Genealogy programs are loaded with features that vary from one program to the next. Experts say you should look for these features in family-tree software:

  • GEDCOM compatibility. All the popular programs let you import and export Genealogical Data Communication (GEDCOM) files, the universal family-tree file format. If you and your relatives use different genealogy programs, you can still swap family data as long as you work with GEDCOM and not your programs' proprietary file formats. Just email a GEDCOM file to relatives or upload portions of your family tree to one of the many free online pedigree databases. Your kin can then download that file and incorporate the data into their own family files. Some programs do handle transfers better than others, however. Small bits of data can get lost between your relative's computer and your own.

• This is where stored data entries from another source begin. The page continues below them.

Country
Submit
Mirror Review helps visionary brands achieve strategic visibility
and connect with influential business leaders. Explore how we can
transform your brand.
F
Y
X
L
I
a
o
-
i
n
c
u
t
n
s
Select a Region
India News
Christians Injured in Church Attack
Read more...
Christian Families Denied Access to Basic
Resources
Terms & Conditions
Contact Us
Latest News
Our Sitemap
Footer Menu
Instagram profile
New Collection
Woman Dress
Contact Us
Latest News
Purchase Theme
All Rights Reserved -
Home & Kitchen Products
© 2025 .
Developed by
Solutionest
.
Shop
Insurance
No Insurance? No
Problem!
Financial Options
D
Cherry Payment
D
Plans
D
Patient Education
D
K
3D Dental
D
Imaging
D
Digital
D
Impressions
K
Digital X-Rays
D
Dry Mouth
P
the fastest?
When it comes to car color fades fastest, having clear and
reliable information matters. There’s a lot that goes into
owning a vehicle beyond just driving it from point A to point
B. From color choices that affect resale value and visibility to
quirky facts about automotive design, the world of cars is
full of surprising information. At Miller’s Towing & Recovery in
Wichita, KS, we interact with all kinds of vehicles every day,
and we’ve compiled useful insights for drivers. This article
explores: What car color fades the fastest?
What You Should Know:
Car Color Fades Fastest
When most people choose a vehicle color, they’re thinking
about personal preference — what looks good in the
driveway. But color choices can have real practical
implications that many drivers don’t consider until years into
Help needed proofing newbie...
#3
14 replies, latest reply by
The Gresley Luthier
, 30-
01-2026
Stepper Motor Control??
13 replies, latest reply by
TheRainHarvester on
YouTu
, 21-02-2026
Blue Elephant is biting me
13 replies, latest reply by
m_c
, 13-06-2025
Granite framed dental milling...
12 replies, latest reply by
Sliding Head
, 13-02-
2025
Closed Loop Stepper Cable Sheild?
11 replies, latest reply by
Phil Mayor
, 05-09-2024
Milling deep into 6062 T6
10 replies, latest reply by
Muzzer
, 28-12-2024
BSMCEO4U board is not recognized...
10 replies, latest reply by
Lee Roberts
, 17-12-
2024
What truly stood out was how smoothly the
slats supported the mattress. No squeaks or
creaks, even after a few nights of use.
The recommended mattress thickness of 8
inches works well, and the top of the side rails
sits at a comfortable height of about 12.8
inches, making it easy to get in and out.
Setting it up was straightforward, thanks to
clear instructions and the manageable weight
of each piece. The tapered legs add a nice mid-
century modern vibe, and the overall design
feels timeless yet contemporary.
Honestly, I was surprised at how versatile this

  • Start free and go from there. Genealogy is one of those hobbies, like scrapbooking, that lots of people start -- then lose interest in. If you're not sure you're ready to commit to deep diving, or if you just want to create some simple family trees, go for free software. RootsMagic Essentials is the best bet right now. If you find you outgrow the software's capabilities, you can seamlessly upgrade to the more full-featured paid version.
  • Web capabilities. The Internet has become a key part of genealogical research. Most software programs help users create a website so they can share research with others online. Both RootsMagic 4 and Reunion 9 (for Mac users) will publish your data online automatically -- if you so choose. The Master Genealogist v7 Gold can output to HTML for web pages.